Empowerment, according to 70% of respondents, requires not only empathy with people, but also new skills. The drive towards innovation is a cultural attitude: the ability to listen ranks first with 65% of the responses, followed by adaptation, openness to young people, skilful use of data, and responsible experimentation.

Sustainability, a theme that also strongly affects the world of civic associations, is read in a multidimensional key: economic, organisational, social. The diversification of resources and thus the ability to build alliances, convergence of interests, co-design of interventions, is a theme posed by 70% of the associations.

 And in the chapter on professionalism, the focus (at 65%) on training new skills returns, a theme running through many of the values identified. Not only experience, passion, sharing, but knowing how to do, building projects, learning management, keeping up

Finally, connections appear: stable networks, joint participation in thematic tables, formalisation of partnerships (rated first in 75% of responses) .

A tool for associations

This research offers associations something valuable: a mirror and a tool. A mirror to recognise the consistency between declared values and actual practices. A tool to measure themselves over time, strengthen widespread governance and consolidate dialogue between associations and stakeholders.

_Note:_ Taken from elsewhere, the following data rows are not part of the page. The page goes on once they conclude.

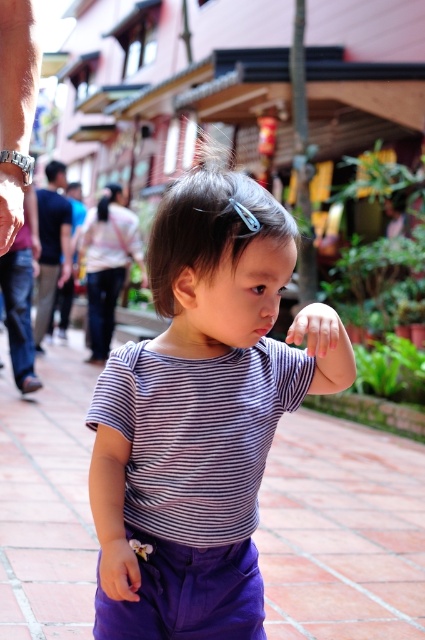 You are standing in the street scene and want to walk towards the closest point between point (257, 481) and point (62, 209). Which point should you head towards?

Point (257, 481) is closer to the viewer than point (62, 209), so you should head towards point (257, 481).

You are a photographer trying to capture the child in the scene. You notice the purple fabric pants at center and the black cotton shirt at left. Which object should you focus on first if you want to capture the child from left to right?

The black cotton shirt at left should be focused on first since it is positioned to the left of the purple fabric pants at center, aligning with the left to right direction.

You are a photographer trying to capture a photo of the striped fabric toddler at center and the black cotton shirt at left. Given that the toddler is wider than the shirt, how should you frame the shot to ensure both subjects are fully visible?

The striped fabric toddler at center is wider than the black cotton shirt at left, so you should frame the shot with a wider angle to accommodate the toddler, ensuring both subjects are fully visible. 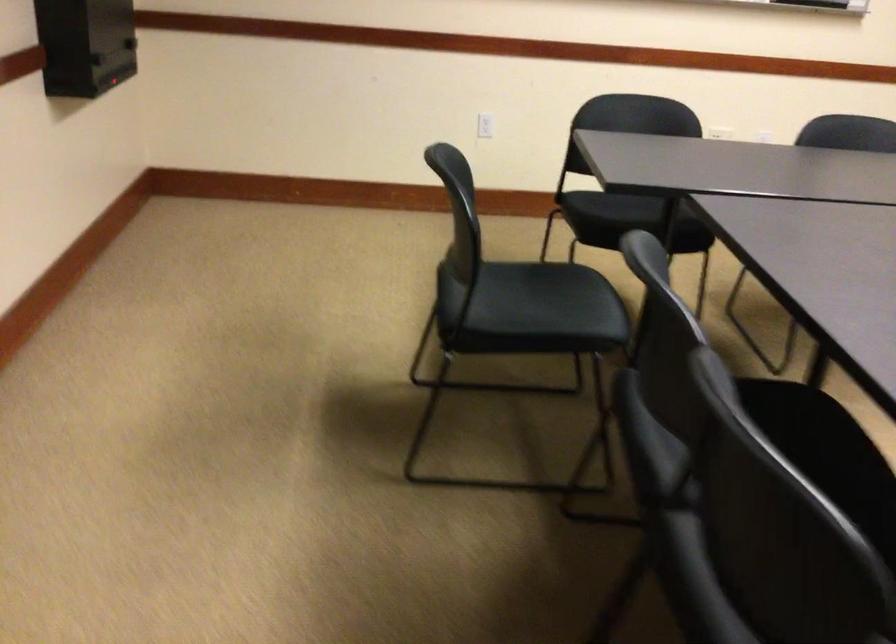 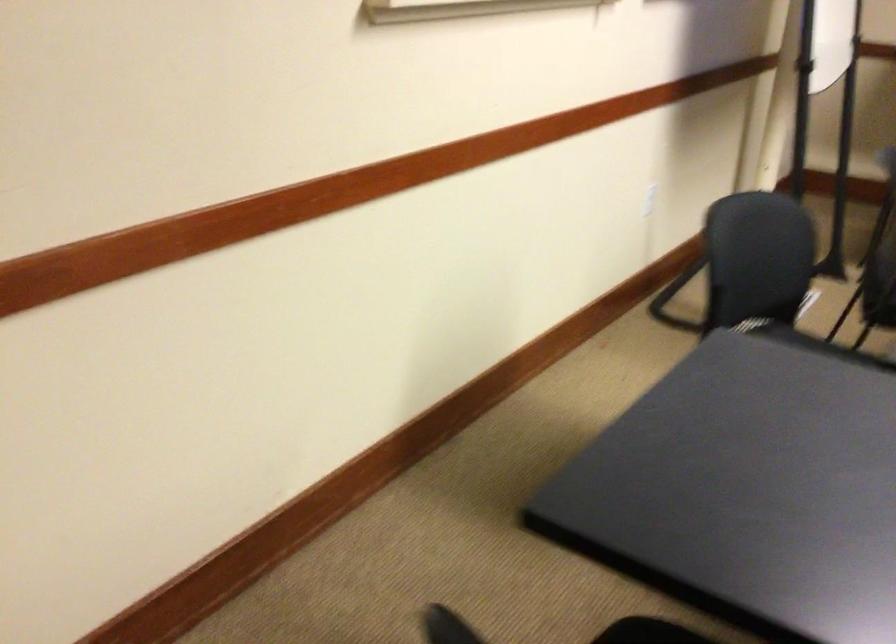 The images are taken continuously from a first-person perspective. In which direction is your viewpoint rotating?

The camera's rotation is toward right-down. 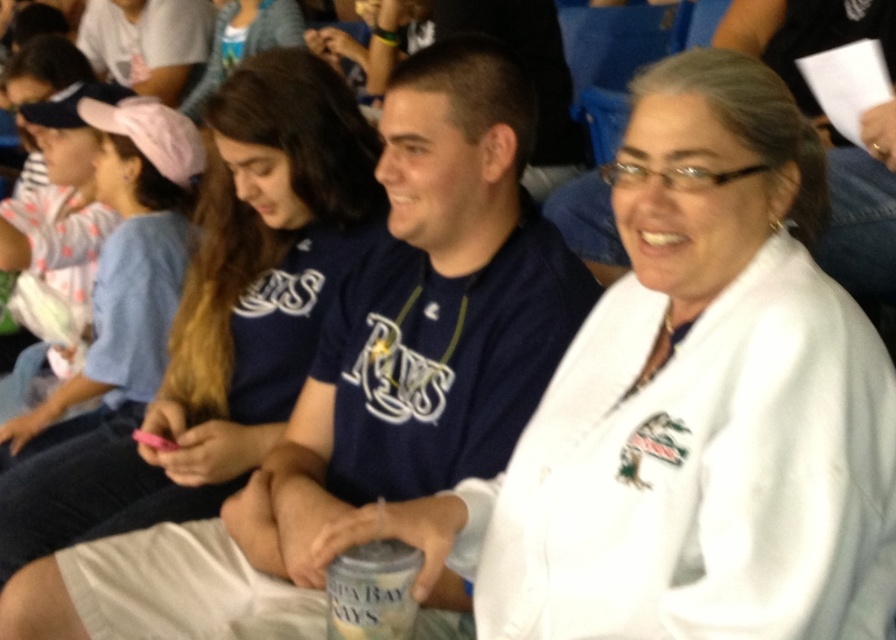 Question: Can you confirm if white fleece robe at center is thinner than pink fabric cap at upper left?

Choices:
 (A) no
 (B) yes

Answer: (A)

Question: Which of the following is the farthest from the observer?

Choices:
 (A) (263, 74)
 (B) (425, 266)

Answer: (A)

Question: Which of the following is the closest to the observer?

Choices:
 (A) (514, 356)
 (B) (336, 200)

Answer: (A)

Question: Can you confirm if matte blue shirt at center is positioned above white fleece robe at center?

Choices:
 (A) yes
 (B) no

Answer: (A)

Question: Estimate the real-world distances between objects in this image. Which object is farther from the matte blue shirt at center?

Choices:
 (A) pink fabric cap at upper left
 (B) white fleece robe at center

Answer: (B)

Question: Considering the relative positions of white fleece robe at center and pink fabric cap at upper left in the image provided, where is white fleece robe at center located with respect to pink fabric cap at upper left?

Choices:
 (A) below
 (B) above

Answer: (A) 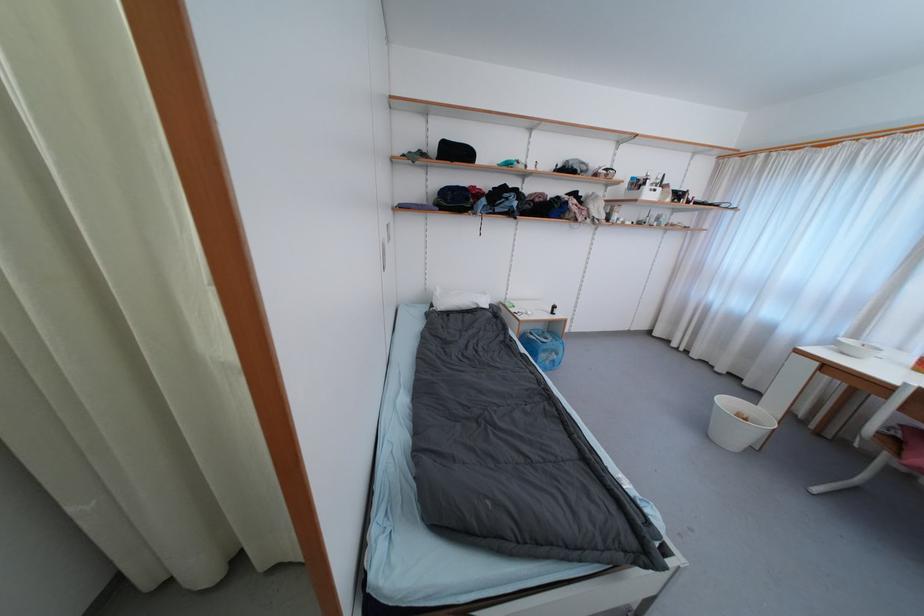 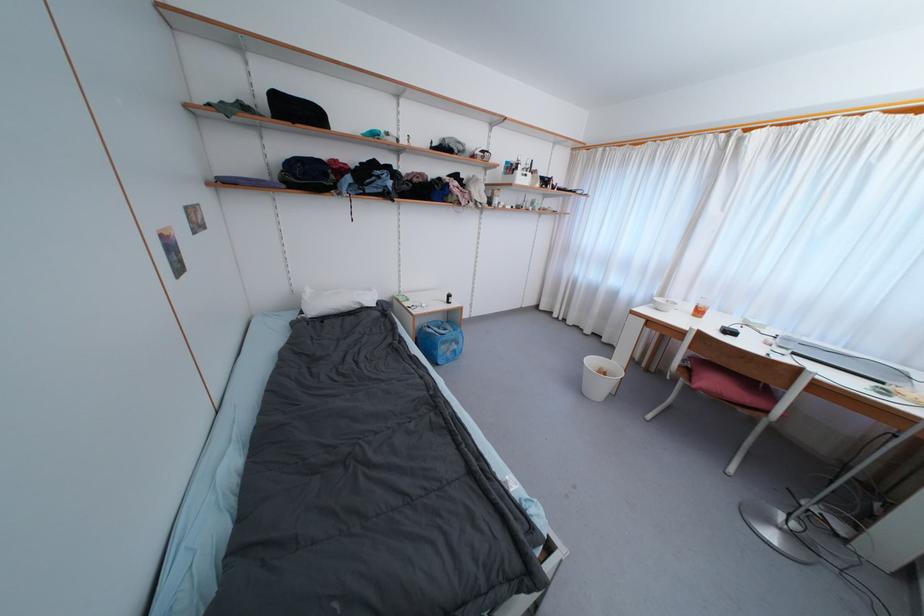 Question: Based on the continuous images, in which direction is the camera rotating? Reply with the corresponding letter.

Choices:
 (A) Left
 (B) Right
 (C) Up
 (D) Down

Answer: (B) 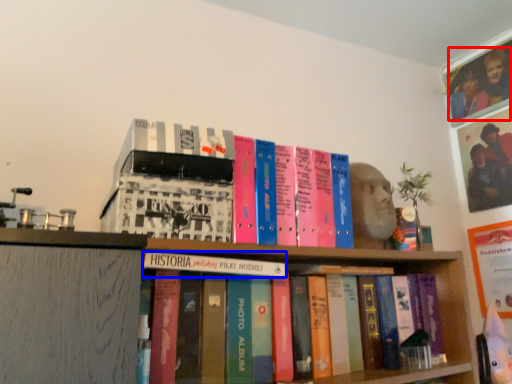 Question: Which of the following is the closest to the observer, couple (highlighted by a red box) or book (highlighted by a blue box)?

Choices:
 (A) couple
 (B) book

Answer: (B) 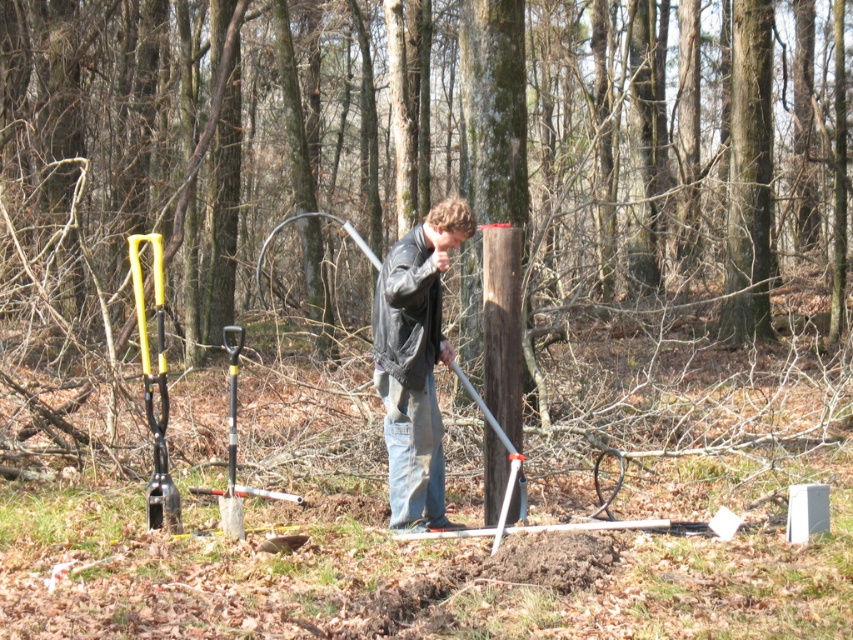 Who is taller, brown wood post at center or metallic yellow tool at left?

brown wood post at center is taller.

Does brown wood post at center have a greater height compared to metallic yellow tool at left?

Indeed, brown wood post at center has a greater height compared to metallic yellow tool at left.

You are a GUI agent. You are given a task and a screenshot of the screen. Output one action in this format:
    pyautogui.click(x=<x>, y=<y>)
    Task: Click on the brown wood post at center
    
    Given the screenshot: What is the action you would take?
    pyautogui.click(x=422, y=148)

Does leather jacket at center appear on the right side of metallic yellow tool at left?

Correct, you'll find leather jacket at center to the right of metallic yellow tool at left.

I want to click on leather jacket at center, so click(x=415, y=364).

The width and height of the screenshot is (853, 640). I want to click on leather jacket at center, so click(x=415, y=364).

The height and width of the screenshot is (640, 853). I want to click on leather jacket at center, so click(415, 364).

The real strength,' they finally comment from the Patient Advocacy Lab, 'lies not only in having shared values, but in the ability to translate them into action. This is why the 'Pal' promises that it will 'continue to work, through its commitment to research, training and community collaboration with associations, to make these achievements a lever of collective growth'. When values become organisational architecture, associations do not just represent patients: they become authoritative protagonists of change in the health system.